Yu Feng, Nathaniel Weir, Kaj Bostrom, Sam Bayless, Darion Cassel, Sapana Chaudhary, Benjamin Kiesl-Reiter, Huzefa Rangwala

2025-11-10

VeriCoT: Neuro-symbolic Chain-of-Thought Validation via Logical Consistency Checks

Summary

This paper addresses a key weakness of large language models (LLMs) – while they can seem to reason through problems step-by-step, they often do so with flawed logic, even when arriving at the correct answer.

What's the problem?

LLMs, even when giving correct answers, can't reliably check *how* they got there. This is a big issue, especially when you need to trust the reasoning, like in legal or medical situations. Just getting the right answer isn't enough if the steps to get there are shaky and based on faulty assumptions.

What's the solution?

The researchers developed a method called VeriCoT that breaks down the LLM’s reasoning into formal, logical steps. It then checks if those steps actually make sense using both automated tools and by making sure each step is grounded in facts from the original text, common knowledge, or previous steps in the reasoning. Essentially, it translates the LLM’s thoughts into a language that can be rigorously checked for errors.

Why it matters?

VeriCoT is important because it helps us build more trustworthy AI systems. By identifying flawed reasoning, it allows for improvements to the LLM itself through better training, and also provides a way to assess the reliability of its answers.
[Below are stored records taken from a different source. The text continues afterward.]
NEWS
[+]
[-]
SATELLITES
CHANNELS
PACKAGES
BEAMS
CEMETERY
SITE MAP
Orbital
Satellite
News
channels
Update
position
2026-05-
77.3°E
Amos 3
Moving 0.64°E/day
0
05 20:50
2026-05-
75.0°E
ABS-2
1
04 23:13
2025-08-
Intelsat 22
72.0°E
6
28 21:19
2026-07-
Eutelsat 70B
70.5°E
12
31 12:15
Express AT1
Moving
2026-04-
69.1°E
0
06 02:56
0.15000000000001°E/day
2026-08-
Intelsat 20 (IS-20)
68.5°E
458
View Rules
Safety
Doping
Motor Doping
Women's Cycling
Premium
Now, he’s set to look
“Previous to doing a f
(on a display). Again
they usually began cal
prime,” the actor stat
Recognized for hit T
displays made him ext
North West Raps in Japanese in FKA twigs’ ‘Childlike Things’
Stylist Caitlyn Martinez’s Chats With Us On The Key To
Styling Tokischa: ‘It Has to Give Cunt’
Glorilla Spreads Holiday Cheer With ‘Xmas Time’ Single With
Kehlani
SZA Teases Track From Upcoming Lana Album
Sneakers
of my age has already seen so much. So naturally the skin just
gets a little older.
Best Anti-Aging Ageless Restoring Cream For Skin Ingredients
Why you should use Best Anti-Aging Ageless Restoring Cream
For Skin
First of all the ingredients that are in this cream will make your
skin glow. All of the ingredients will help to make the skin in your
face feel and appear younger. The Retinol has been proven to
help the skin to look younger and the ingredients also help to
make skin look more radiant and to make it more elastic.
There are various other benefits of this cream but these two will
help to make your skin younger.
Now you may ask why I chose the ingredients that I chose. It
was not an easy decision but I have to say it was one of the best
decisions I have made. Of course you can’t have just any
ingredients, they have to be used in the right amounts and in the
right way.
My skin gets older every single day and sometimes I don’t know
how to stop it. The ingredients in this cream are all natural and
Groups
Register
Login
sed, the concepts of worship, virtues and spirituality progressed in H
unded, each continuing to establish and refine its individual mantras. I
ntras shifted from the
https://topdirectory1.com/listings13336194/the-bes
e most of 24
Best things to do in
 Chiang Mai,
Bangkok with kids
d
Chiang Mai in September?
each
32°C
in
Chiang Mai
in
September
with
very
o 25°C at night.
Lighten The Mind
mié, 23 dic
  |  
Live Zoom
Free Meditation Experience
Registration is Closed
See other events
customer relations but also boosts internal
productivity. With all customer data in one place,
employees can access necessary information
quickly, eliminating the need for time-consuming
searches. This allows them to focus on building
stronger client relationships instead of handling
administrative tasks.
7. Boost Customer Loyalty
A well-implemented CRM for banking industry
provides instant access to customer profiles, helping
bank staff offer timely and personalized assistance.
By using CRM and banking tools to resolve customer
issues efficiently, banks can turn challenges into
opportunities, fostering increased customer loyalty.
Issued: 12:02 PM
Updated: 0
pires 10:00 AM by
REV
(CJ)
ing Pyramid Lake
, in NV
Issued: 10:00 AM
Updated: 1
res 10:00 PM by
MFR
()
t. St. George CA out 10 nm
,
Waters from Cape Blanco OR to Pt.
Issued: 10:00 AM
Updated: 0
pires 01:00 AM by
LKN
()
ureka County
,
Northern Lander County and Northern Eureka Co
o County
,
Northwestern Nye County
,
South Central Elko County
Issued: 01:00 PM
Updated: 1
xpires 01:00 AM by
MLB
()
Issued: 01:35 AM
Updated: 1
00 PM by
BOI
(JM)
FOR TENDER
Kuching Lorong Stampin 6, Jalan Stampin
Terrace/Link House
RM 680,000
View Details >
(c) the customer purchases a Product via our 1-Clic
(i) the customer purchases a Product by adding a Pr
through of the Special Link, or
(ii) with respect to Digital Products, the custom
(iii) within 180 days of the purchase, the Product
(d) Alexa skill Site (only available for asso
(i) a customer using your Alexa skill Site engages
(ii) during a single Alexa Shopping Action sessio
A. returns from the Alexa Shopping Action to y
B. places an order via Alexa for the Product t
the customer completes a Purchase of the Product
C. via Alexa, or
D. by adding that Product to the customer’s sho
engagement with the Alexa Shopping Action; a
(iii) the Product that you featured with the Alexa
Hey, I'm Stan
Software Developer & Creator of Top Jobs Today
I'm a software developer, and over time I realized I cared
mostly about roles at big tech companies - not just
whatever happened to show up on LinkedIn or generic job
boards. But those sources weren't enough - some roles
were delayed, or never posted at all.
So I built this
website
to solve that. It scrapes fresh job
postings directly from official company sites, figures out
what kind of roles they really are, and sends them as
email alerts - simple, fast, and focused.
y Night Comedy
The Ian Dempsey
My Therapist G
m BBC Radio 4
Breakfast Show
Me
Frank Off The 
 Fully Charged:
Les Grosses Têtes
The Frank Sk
This is crucial for using LLMs in high-stakes fields where accuracy and sound reasoning are paramount.

Abstract

LLMs can perform multi-step reasoning through Chain-of-Thought (CoT), but they cannot reliably verify their own logic. Even when they reach correct answers, the underlying reasoning may be flawed, undermining trust in high-stakes scenarios. To mitigate this issue, we introduce VeriCoT, a neuro-symbolic method that extracts and verifies formal logical arguments from CoT reasoning. VeriCoT formalizes each CoT reasoning step into first-order logic and identifies premises that ground the argument in source context, commonsense knowledge, or prior reasoning steps. The symbolic representation enables automated solvers to verify logical validity while the NL premises allow humans and systems to identify ungrounded or fallacious reasoning steps. Experiments on the ProofWriter, LegalBench, and BioASQ datasets show VeriCoT effectively identifies flawed reasoning, and serves as a strong predictor of final answer correctness. We also leverage VeriCoT's verification signal for (1) inference-time self-reflection, (2) supervised fine-tuning (SFT) on VeriCoT-distilled datasets and (3) preference fine-tuning (PFT) with direct preference optimization (DPO) using verification-based pairwise rewards, further improving reasoning validity and accuracy.